As informações para contribuir com a iniciativa estão no perfil do artista Raul Zito, no Instagram.
Quem foi Paulo Freire?
Nas palavras de Raul Zito, “Paulo Freire é um dos grandes ícones do campo da esquerda progressista e humanitária. É um símbolo de toda uma cultura latino-americana. Tudo o que a gente conhece da história do Paulo Freire e do legado dele é uma maneira de ver o mundo que ele expressa por meio da pedagogia”.
O educador pernambucano revolucionou a pedagogia ao desenvolver um método de alfabetização voltado para adultos, especialmente trabalhadores e pessoas em situação de vulnerabilidade. Suas ideias começaram a ganhar destaque em 1961, quando, como diretor do Departamento de Extensões Culturais da Universidade do Recife, organizou um grupo de educação popular que alfabetizou 300 cortadores de cana em apenas 45 dias.
Atuando no Movimento de Cultura Popular (MCP), Freire acreditava na educação como ferramenta de emancipação, utilizando os chamados “círculos de cultura” para promover a alfabetização e a politização dos trabalhadores. Um dos marcos de sua trajetória foi a experiência de Angicos, no Rio Grande do Norte, em 1963. Ali, cerca de 300 trabalhadores foram alfabetizados em apenas 40 horas de estudo, a partir de palavras do cotidiano, como “tijolo”, que serviam como ponto de partida para reflexões mais amplas sobre o mundo.
O sucesso do método levou o então ministro da Educação Darcy Ribeiro a convidar Freire para desenvolver um programa nacional de alfabetização, que foi lançado oficialmente em 1964 com a ambiciosa meta de alfabetizar 1,8 milhão de brasileiros em seu primeiro ano, utilizando o “sistema Paulo Freire”. A proposta, no entanto, foi interrompida pelo golpe militar de 1964, que perseguiu Freire e o forçou ao exílio.

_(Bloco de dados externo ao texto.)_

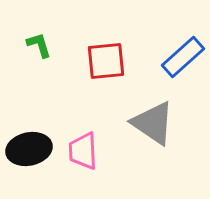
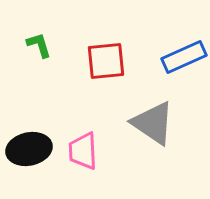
blue rectangle: moved 1 px right; rotated 18 degrees clockwise
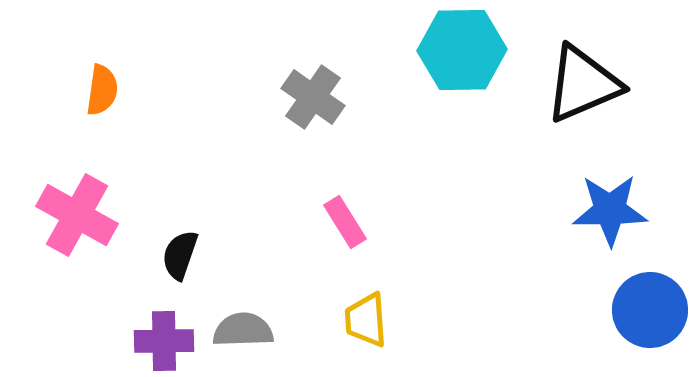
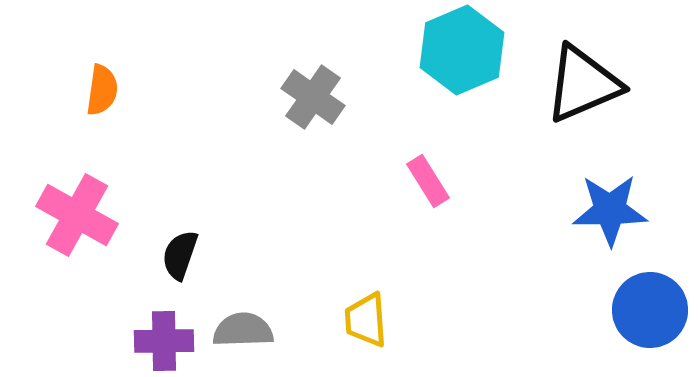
cyan hexagon: rotated 22 degrees counterclockwise
pink rectangle: moved 83 px right, 41 px up
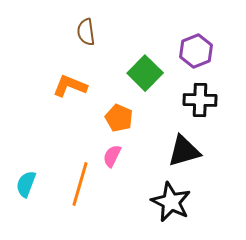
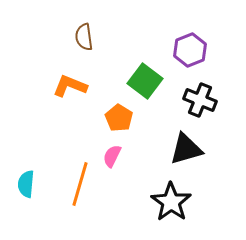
brown semicircle: moved 2 px left, 5 px down
purple hexagon: moved 6 px left, 1 px up
green square: moved 8 px down; rotated 8 degrees counterclockwise
black cross: rotated 20 degrees clockwise
orange pentagon: rotated 8 degrees clockwise
black triangle: moved 2 px right, 2 px up
cyan semicircle: rotated 16 degrees counterclockwise
black star: rotated 9 degrees clockwise
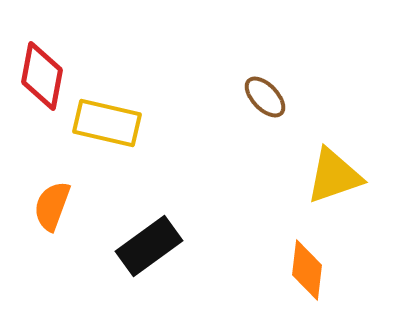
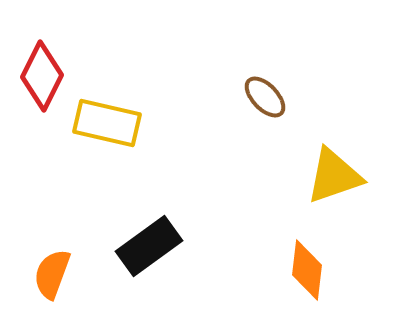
red diamond: rotated 16 degrees clockwise
orange semicircle: moved 68 px down
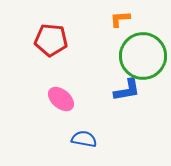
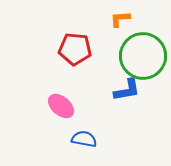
red pentagon: moved 24 px right, 9 px down
pink ellipse: moved 7 px down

Apesar da repressão, Paulo Freire continuou sua trajetória no Brasil e no exterior, influenciando gerações de educadores. Décadas depois, voltou a atuar diretamente na educação pública ao assumir, entre 1989 e 1992, a Secretaria de Educação da cidade de São Paulo durante a gestão de Luiza Erundina. Sua influência na promoção da participação popular dentro das escolas ainda perdura na rede municipal.